Hackett and Diess

Ford CEO Jim Hackett, VW COE Herbert Diess

After months of rumours and speculation, Ford and Volkswagen have announced an alliance which would begin with the co-development and production of vans and pick-ups; it offers the prospect of wider forms of co-operation, in other segments, electric technology and support services. This is the latest move in the continuous process of realignment and restructuring amongst the world’s major car groups.

The coming together of these two leading players is a seemingly natural response to the challenges which even the biggest companies face in the rapidly changing automotive industry. Dealing with these challenges becomes even more challenging when, as at Volkswagen, the company is still reeling from the financial and legal shocks of the diesel crisis; and at Ford, which survived the 2008 financial crisis without resorting to US government help, new CEO Jim Hackett has finally decided to address the loss-making, or very occasionally profitable, European operations and re-focus the company as a whole onto profitable vehicle lines and accelerate the move into electric powertrains.

From the Detroit and Wolfsburg boardrooms, envious glances were probably cast in the direction of Paris and Tokyo, looking at the success of the Renault-Nissan Alliance. No doubt the arrest of Carlos Ghosn, the principal architect and driving force behind that alliance, will have come as something of a shock to Mr Hackett and VW’s embattled CEO, Herbert Diess. However, they continued with their own alliance plans, partly because, no doubt, they were too far advanced to go back, and partly because they had no obvious alternative.

Volkswagen had announced in late 2018 that it would switch three German factories to electric vehicle production; this was expensive enough, but as one of the plants concerned, Hannover, was also the principal production location for the Transporter van, and the European versions of the Amarok pick-up, this presented an immediate capacity planning issue. Meanwhile, Ford was facing mounting losses in Europe and had to address its falling capacity utilisation in traditional production locations, while also looking for ways to fully use its vast and expanding operations in Turkey.

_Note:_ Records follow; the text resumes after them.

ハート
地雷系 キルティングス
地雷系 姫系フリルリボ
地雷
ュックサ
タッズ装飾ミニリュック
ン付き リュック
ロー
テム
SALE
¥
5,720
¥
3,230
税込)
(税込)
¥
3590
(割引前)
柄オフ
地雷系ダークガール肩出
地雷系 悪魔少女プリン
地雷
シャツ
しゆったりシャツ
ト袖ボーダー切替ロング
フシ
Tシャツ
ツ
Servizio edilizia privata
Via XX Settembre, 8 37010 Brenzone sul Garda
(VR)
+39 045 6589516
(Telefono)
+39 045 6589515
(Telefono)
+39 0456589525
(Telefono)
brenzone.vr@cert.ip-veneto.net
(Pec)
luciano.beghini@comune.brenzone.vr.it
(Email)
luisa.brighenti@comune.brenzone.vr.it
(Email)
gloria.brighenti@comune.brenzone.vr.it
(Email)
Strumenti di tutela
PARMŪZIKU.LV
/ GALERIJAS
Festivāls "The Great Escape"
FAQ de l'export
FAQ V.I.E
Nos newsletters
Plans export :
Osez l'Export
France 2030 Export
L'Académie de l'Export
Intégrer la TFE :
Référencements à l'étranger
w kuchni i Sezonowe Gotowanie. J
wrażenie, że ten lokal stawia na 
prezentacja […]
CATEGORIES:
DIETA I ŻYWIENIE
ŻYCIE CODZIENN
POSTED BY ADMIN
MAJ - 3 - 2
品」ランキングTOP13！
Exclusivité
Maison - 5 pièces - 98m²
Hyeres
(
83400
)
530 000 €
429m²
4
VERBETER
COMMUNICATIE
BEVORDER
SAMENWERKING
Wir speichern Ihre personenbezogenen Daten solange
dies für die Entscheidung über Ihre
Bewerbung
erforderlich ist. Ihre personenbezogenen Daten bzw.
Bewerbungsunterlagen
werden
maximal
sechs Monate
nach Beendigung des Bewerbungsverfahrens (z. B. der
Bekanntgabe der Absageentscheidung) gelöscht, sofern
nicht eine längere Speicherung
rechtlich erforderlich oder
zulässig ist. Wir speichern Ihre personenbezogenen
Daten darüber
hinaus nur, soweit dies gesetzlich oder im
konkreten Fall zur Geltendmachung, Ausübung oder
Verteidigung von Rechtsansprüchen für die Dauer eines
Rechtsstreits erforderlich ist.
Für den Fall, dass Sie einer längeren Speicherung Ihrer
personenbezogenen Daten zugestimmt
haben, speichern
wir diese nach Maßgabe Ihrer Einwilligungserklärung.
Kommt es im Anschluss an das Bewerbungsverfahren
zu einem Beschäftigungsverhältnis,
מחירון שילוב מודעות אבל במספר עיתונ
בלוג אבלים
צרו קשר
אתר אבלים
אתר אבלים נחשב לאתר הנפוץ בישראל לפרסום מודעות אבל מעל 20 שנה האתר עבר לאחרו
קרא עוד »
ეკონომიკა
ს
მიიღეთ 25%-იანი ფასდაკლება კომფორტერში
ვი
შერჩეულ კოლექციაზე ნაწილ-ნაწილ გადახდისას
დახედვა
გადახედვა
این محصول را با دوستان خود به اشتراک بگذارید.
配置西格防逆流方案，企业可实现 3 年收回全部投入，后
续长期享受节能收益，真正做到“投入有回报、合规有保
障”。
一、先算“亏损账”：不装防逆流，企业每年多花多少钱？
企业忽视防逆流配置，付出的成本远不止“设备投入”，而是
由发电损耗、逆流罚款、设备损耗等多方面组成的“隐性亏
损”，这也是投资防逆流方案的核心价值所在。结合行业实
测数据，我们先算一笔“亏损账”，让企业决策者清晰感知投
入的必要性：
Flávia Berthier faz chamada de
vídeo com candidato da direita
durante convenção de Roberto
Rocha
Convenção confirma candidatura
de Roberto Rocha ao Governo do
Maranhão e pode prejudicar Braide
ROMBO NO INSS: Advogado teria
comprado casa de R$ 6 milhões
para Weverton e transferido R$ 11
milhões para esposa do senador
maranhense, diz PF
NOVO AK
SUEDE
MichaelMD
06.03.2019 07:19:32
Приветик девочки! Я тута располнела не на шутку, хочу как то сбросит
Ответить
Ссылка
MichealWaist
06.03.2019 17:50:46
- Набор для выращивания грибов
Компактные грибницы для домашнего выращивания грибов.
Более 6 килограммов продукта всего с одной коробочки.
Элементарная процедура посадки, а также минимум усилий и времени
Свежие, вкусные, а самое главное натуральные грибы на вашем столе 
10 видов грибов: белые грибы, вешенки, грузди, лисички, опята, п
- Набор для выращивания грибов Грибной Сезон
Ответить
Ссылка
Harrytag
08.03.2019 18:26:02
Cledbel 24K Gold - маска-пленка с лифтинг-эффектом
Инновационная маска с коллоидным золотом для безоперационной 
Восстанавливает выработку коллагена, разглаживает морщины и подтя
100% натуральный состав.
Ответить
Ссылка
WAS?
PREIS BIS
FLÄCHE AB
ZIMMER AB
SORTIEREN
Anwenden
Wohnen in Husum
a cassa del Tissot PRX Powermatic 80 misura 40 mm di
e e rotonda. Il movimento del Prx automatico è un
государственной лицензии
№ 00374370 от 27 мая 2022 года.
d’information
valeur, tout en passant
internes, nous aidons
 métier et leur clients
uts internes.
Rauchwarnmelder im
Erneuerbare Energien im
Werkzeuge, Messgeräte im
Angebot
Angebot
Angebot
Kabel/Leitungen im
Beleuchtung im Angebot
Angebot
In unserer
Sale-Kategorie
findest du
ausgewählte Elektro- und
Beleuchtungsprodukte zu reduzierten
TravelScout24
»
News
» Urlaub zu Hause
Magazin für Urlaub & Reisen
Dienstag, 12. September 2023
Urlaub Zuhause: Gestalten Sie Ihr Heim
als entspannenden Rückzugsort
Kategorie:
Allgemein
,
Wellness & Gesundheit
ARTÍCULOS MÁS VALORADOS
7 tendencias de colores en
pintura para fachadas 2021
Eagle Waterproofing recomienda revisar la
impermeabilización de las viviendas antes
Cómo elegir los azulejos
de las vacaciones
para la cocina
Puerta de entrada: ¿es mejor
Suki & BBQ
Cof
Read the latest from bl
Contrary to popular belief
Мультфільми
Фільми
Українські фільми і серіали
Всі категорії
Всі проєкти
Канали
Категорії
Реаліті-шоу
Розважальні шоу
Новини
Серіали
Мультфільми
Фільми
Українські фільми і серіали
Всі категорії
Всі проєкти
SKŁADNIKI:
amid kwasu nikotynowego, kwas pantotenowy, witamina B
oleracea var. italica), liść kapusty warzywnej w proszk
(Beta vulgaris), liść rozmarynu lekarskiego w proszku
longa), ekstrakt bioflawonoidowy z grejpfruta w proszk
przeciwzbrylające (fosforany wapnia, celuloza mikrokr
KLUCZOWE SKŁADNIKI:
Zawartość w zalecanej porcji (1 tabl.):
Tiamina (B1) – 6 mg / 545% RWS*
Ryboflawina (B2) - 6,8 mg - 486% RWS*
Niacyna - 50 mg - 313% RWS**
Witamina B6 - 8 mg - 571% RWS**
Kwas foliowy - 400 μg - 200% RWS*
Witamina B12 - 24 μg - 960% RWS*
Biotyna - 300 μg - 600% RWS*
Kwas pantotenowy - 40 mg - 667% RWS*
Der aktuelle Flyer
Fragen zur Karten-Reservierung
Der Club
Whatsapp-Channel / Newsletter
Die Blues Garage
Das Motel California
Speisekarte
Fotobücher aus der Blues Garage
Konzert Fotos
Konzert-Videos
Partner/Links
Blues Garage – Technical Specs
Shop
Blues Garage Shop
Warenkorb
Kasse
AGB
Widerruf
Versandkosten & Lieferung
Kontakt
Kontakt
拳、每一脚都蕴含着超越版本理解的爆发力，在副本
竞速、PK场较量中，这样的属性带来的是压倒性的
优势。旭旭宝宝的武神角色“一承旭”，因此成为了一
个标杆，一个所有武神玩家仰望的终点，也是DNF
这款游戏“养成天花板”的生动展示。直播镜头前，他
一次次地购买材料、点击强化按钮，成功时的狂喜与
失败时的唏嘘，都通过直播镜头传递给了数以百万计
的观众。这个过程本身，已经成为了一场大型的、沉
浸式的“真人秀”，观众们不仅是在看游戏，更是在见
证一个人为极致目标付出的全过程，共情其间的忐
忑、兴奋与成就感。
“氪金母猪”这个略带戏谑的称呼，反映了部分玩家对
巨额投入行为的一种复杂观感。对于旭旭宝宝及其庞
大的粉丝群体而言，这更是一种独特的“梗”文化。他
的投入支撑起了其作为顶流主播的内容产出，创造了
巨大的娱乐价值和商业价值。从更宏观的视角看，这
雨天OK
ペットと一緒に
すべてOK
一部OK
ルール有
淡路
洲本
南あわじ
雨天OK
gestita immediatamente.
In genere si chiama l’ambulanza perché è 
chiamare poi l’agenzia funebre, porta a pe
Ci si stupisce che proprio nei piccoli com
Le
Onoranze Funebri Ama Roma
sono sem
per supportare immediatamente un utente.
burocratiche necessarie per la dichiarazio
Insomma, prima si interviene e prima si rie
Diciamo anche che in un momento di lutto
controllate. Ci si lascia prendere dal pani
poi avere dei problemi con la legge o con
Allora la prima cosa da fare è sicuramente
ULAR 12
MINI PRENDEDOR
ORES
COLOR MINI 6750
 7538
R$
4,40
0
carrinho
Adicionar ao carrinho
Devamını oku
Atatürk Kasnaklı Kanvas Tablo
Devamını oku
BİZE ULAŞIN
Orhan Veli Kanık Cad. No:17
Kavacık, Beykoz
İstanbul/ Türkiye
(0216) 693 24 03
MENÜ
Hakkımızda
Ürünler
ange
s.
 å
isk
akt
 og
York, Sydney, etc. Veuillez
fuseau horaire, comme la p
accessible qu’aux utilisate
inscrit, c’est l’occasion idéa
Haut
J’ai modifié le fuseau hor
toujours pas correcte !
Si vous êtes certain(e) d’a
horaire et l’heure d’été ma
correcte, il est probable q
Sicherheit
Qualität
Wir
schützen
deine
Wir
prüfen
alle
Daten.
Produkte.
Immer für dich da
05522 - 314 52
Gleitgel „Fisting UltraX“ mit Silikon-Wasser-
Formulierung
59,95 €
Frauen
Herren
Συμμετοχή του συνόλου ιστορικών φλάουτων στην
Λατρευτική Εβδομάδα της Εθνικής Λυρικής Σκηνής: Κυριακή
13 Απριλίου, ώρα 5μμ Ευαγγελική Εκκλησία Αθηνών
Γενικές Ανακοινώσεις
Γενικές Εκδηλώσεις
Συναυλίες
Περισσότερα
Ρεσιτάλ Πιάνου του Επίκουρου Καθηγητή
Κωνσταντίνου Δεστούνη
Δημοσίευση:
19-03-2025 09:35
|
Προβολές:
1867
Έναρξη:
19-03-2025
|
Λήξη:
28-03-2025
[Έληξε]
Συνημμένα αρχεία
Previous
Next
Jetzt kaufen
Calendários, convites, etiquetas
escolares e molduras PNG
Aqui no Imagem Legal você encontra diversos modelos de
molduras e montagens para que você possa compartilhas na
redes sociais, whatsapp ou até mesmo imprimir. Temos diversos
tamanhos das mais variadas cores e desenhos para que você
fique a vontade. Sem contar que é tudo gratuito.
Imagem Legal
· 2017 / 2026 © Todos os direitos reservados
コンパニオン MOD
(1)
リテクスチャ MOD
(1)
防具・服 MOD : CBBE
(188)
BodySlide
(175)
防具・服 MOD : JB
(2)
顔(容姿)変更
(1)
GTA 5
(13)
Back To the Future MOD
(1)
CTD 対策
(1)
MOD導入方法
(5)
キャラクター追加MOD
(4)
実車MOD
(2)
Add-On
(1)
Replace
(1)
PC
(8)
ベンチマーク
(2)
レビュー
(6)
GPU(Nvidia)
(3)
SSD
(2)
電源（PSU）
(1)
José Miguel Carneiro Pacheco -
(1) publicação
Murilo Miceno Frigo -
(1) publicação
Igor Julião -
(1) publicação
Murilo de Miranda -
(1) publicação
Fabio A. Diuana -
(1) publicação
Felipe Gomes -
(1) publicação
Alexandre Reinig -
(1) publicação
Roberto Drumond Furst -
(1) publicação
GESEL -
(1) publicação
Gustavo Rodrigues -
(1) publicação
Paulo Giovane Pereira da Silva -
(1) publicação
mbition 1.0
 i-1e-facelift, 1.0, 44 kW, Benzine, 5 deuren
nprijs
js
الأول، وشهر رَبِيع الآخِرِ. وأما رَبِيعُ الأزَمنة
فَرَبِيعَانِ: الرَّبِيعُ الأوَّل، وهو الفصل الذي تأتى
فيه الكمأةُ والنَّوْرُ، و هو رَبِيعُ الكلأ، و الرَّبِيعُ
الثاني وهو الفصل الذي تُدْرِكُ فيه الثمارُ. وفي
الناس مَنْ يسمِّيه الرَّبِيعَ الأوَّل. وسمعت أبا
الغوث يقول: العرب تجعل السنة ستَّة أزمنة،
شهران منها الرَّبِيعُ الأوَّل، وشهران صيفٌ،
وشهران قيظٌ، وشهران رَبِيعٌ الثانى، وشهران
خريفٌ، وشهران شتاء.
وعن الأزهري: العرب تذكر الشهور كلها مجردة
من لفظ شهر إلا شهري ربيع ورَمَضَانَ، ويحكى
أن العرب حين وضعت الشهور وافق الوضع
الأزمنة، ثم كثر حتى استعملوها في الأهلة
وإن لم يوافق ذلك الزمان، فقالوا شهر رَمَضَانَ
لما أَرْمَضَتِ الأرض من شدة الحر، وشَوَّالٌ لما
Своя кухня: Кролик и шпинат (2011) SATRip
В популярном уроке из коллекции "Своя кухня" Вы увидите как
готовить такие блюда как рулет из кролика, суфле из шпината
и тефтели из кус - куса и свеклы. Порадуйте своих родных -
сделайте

The initial solution to both companies’ problems involves pooling development and production resources. And on the surface for the programmes concerned, the plan has a notable coherence and logic. Although details remain to be confirmed (and both companies promise more information in the next few weeks, or months more likely), it seems that Ford’s Turkish plant at Kocaeli will produce the commercial versions of the Transporter, adding around 120,000 units a year to Kocaeli’s output (some of this coming from Poland as well as Hanover). The Hannover plant will retain passenger versions of the Transporter, but these are made at lower rates, c30,000 or so per year; this should be relatively easy to retain within Hanover’s walls. Also, the interior suppliers for the passenger version are likely to be used for the VW I.D. electric minibus which will be made in Hanover so there will likely be some benefits in supply chain efficiency here too.

Meanwhile the VW plant in Poznan (Poland), where the Caddy small van is made, will also make the next Transit Connect, taking c100,000 units pa out of the Ford Valencia plant. This would mean Poznan could make close to 300,000 vans pa and will become a serious competitor to the Renault Maubeuge and PSA Vigo factories which make similar vans. Cost competition in the production of small vans is about to intensify.

The production locations of future pick-ups (based on the Ford Ranger, meaning the end of the current VW Amarok programme) have not been confirmed. The Ranger is currently made in South Africa and the US, but the US is not part of the initial alliance plans. From Ford’s side, the alliance also generates more questions about the Valencia (Spain) factory; this plant, once described as Ford’s largest outside Detroit, has an uncertain future. It is already expected to lose the Mondeo/S-Max/Galaxy programme which would shutter one of its two assembly halls. The loss of the Transit Connect would leave the factory with just the Ford Kuga SUV crossover; fortunately, this is one of Ford’s best sellers in Europe; as if it weren’t, it could well be adios to Ford production in Spain sooner rather than later.